The tensions between Iran and the United States are being played out on multiple fronts. One of the less frightening is perhaps Iran’s abandonment of the dollar in its financial reporting. But it is also eerily similar to Saddam Hussein’s decision to abandon the dollar in 2000, which is one of the proposed causes of US military aggression in the area in 2003.
This inter-linking relationship between money and the military can also be seen in Trump’s other putative arena of international conflict: his hostility towards China. In particular, his opposition to China’s presence in the South China Sea is inextricable from his claim that the Chinese currency is artificially suppressed to give them a trade advantage.
These international gestures all form part of Trump’s nationalist rhetoric of job creation which is being used to undermine both the international order and the (already minimal) international financial regulatory system. Meanwhile, it is ironic that Wall Street is being freed as never before, all in the name of ostensibly saving Main Street.
The increasingly paradoxical dynamic between the local and the global that this recent rise of isolationism has produced is not only evident on the international stage. There are echoes of it in northwest Britain.
One of 2017’s positive news stories, for example, is the launch of Liverpool’s own local currency. Liverpool’s local pound is part of the city’s regeneration and is designed to keep money circulating within the city rather than allowing it to be funnelled out through the profits of the global companies that loom large in the city’s new shops and arcades.
This turn to a local alternative currency, is a recurring one. Particularly in moments of economic contraction, the emphasis on local communities and the long-term growth of small and independent businesses, means that these currencies are bound to their local communities, in a way that benefits local people and the environment. Liverpool joins the ranks of Totnes and Bristol in the UK, which have successfully used local currencies to regenerate their economies.
Prioritising the local has clearly discernible benefits in an era of global finance. One of the most recent and radical proponents of alternative currencies, Kojin Karatani, sees these currencies as powerful because they stand outside of the processes of the global financial system. Because their movement is more fixed and because, crucially, they are unable to bear interest these currencies are not subject to the gaming – withdrawal and speculation, the creation of credit and debt – through which the financial industry has distorted the global economy.
Yet it is also important to remember there is nothing inherently or automatically progressive in the existence of these alternative currencies. In fact, their implicit desire for a restricted form of circulation can even be regressive.
One of the most successful examples of a currency which resisted debt creation, for example, was the early 20th century Social Credit pioneered by CH Douglas, which aimed to take the control of money away from the financial system and give it to ordinary people by creating a “national dividend” that returned the profits of production back to the worker.
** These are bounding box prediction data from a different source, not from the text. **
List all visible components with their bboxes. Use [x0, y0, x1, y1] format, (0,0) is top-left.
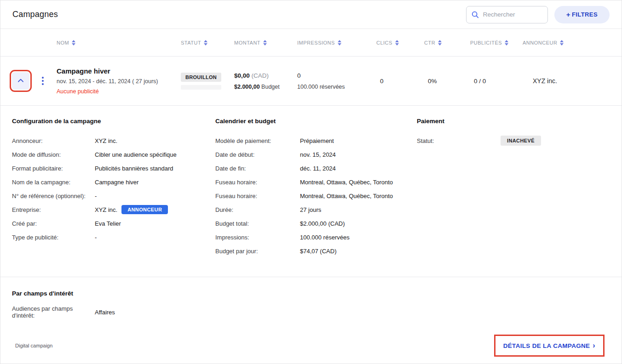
config-row-reference: N° de référence (optionnel): - — [12, 189, 215, 203]
ctr-cell: 0% — [424, 78, 470, 85]
campaign-details-button-label: DÉTAILS DE LA CAMPAGNE — [503, 342, 590, 349]
field-value: déc. 11, 2024 — [300, 165, 336, 172]
search-icon — [471, 11, 479, 19]
campaign-details-button[interactable]: DÉTAILS DE LA CAMPAGNE › — [494, 335, 605, 357]
sort-icon[interactable] — [438, 40, 442, 46]
column-header-publicites[interactable]: PUBLICITÉS — [470, 40, 523, 46]
filters-button-label: FILTRES — [572, 11, 598, 18]
sort-icon[interactable] — [263, 40, 267, 46]
column-header-impressions[interactable]: IMPRESSIONS — [297, 40, 376, 46]
payment-row-statut: Statut: INACHEVÉ — [417, 134, 610, 148]
field-label: Nom de la campagne: — [12, 179, 95, 186]
campaign-name: Campagne hiver — [57, 67, 181, 75]
configuration-section-title: Configuration de la campagne — [12, 118, 215, 125]
calendar-row-debut: Date de début: nov. 15, 2024 — [215, 148, 417, 161]
field-value: $2.000,00 (CAD) — [300, 220, 345, 227]
plus-icon: + — [566, 11, 570, 18]
campaign-warning: Aucune publicité — [57, 88, 181, 95]
filters-button[interactable]: + FILTRES — [554, 6, 610, 23]
progress-bar — [181, 85, 221, 90]
amount-cell: $0,00 (CAD) $2.000,00 Budget — [234, 72, 297, 90]
calendar-row-budget-jour: Budget par jour: $74,07 (CAD) — [215, 244, 417, 258]
field-label: Modèle de paiement: — [215, 137, 300, 144]
column-header-montant[interactable]: MONTANT — [234, 40, 297, 46]
field-label: Budget par jour: — [215, 248, 300, 255]
field-value: - — [95, 234, 97, 241]
sort-icon[interactable] — [505, 40, 508, 46]
chevron-right-icon: › — [593, 342, 595, 349]
campaign-row: Campagne hiver nov. 15, 2024 - déc. 11, … — [0, 57, 622, 105]
field-value: Eva Telier — [95, 220, 121, 227]
field-value: Montreal, Ottawa, Québec, Toronto — [300, 179, 393, 186]
column-label: MONTANT — [234, 40, 260, 46]
calendar-row-fuseau-2: Fuseau horaire: Montreal, Ottawa, Québec… — [215, 189, 417, 203]
campaign-name-cell[interactable]: Campagne hiver nov. 15, 2024 - déc. 11, … — [57, 67, 181, 95]
column-header-annonceur[interactable]: ANNONCEUR — [523, 40, 622, 46]
collapse-row-button[interactable] — [12, 72, 29, 90]
column-label: CTR — [424, 40, 435, 46]
field-value: $74,07 (CAD) — [300, 248, 336, 255]
field-value: Affaires — [95, 309, 115, 316]
sort-icon[interactable] — [338, 40, 341, 46]
field-label: Fuseau horaire: — [215, 193, 300, 199]
config-row-entreprise: Entreprise: XYZ inc. ANNONCEUR — [12, 203, 215, 216]
column-label: IMPRESSIONS — [297, 40, 335, 46]
config-row-nom: Nom de la campagne: Campagne hiver — [12, 175, 215, 189]
column-header-statut[interactable]: STATUT — [181, 40, 234, 46]
field-value: 27 jours — [300, 206, 321, 213]
campaigns-page: Campagnes + FILTRES NOM STATUT — [0, 0, 622, 364]
field-value: Publicités bannières standard — [95, 165, 173, 172]
field-value: XYZ inc. ANNONCEUR — [95, 205, 168, 214]
top-header: Campagnes + FILTRES — [0, 0, 622, 29]
sort-icon[interactable] — [395, 40, 399, 46]
field-label: Fuseau horaire: — [215, 179, 300, 186]
calendar-row-fin: Date de fin: déc. 11, 2024 — [215, 161, 417, 175]
search-box[interactable] — [466, 6, 548, 23]
config-row-diffusion: Mode de diffusion: Cibler une audience s… — [12, 148, 215, 161]
chevron-up-icon — [16, 76, 25, 85]
search-input[interactable] — [483, 11, 538, 18]
calendar-row-fuseau-1: Fuseau horaire: Montreal, Ottawa, Québec… — [215, 175, 417, 189]
field-label: Mode de diffusion: — [12, 151, 95, 158]
calendar-row-impressions: Impressions: 100.000 réservées — [215, 230, 417, 244]
payment-status-badge: INACHEVÉ — [501, 136, 541, 146]
field-value: 100.000 réservées — [300, 234, 350, 241]
status-badge: BROUILLON — [181, 73, 221, 82]
configuration-section: Configuration de la campagne Annonceur: … — [12, 118, 215, 277]
field-value: Montreal, Ottawa, Québec, Toronto — [300, 193, 393, 199]
column-label: ANNONCEUR — [523, 40, 557, 46]
calendar-row-budget-total: Budget total: $2.000,00 (CAD) — [215, 216, 417, 230]
impressions-cell: 0 100.000 réservées — [297, 72, 376, 90]
sort-icon[interactable] — [72, 40, 75, 46]
table-header-row: NOM STATUT MONTANT IMPRESSIONS CLICS CTR… — [0, 29, 622, 57]
annonceur-badge: ANNONCEUR — [121, 205, 168, 214]
field-value: Cibler une audience spécifique — [95, 151, 177, 158]
config-row-cree-par: Créé par: Eva Telier — [12, 216, 215, 230]
kebab-menu-icon[interactable] — [40, 75, 46, 87]
column-header-nom[interactable]: NOM — [57, 40, 181, 46]
sort-icon[interactable] — [204, 40, 207, 46]
impressions-reserved: 100.000 réservées — [297, 84, 376, 90]
payment-section-title: Paiement — [417, 118, 610, 125]
column-header-ctr[interactable]: CTR — [424, 40, 470, 46]
interest-row: Audiences par champs d'intérêt: Affaires — [12, 305, 610, 319]
field-value: Prépaiement — [300, 137, 334, 144]
column-header-clics[interactable]: CLICS — [376, 40, 424, 46]
field-label: Statut: — [417, 137, 501, 144]
impressions-value: 0 — [297, 72, 376, 79]
campaign-dates: nov. 15, 2024 - déc. 11, 2024 ( 27 jours… — [57, 78, 181, 85]
interest-section-title: Par champs d'intérêt — [12, 290, 610, 297]
footer-bar: Digital campaign DÉTAILS DE LA CAMPAGNE … — [0, 328, 622, 364]
config-row-format: Format publicitaire: Publicités bannière… — [12, 161, 215, 175]
field-label: N° de référence (optionnel): — [12, 193, 95, 199]
entreprise-value: XYZ inc. — [95, 206, 117, 213]
sort-icon[interactable] — [560, 40, 564, 46]
row-controls — [0, 72, 57, 90]
field-value: XYZ inc. — [95, 137, 117, 144]
calendar-section-title: Calendrier et budget — [215, 118, 417, 125]
field-value: - — [95, 193, 97, 199]
field-label: Date de début: — [215, 151, 300, 158]
field-label: Format publicitaire: — [12, 165, 95, 172]
config-row-annonceur: Annonceur: XYZ inc. — [12, 134, 215, 148]
campaign-details-panel: Configuration de la campagne Annonceur: … — [0, 105, 622, 277]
Yet the deeply bureaucratic structure of the state that this required, and Douglas’ own deployment of a socially regressive and anti-semitic vocabulary, has meant that his ideas are now frequently associated with a deeply conservative social agenda. More recent alternative currencies, from corporate frequent flyer miles to the libertarian Bitcoin, are clearly designed to evade various aspects of state regulation, rather than benefit local communities.
And therein lies the rub with the launch of Liverpool’s local currency. Its rhetoric is a very familiar one: the claim that it will make money “stick” to the city. Plus, its website proudly claims that its issuers are “members of the Guild of Independent Currencies” and that it will work with “our friends in Bristol, Brixton, Kingston, Totnes” to promote a city-wide currency, which is also “fully regulated by the Bank of England”.
Yet what the website doesn’t reveal as prominently is that this is a virtual cryptocurrency that is issued and supported not by the local community but by Colu, a technology company based in Israel. Hence, although Liverpool’s pound will operate locally, and may well be successful in privileging local businesses, it will also be charging local merchants for this technology. Meanwhile, it will take its profits out of the area and pool the data that it produces in a global network that will allow, for example, “an Israeli barrista” to know “how a Liverpudlian customer likes his or her coffee”.
So, even in the seemingly frictionless age of contemporary cybermoney, it seems that the material provenance of the money that we use – be it the US dollar or the local pound in Liverpool – remains as deeply political and contested as ever. And these politics are often more complicated than their rhetoric suggests.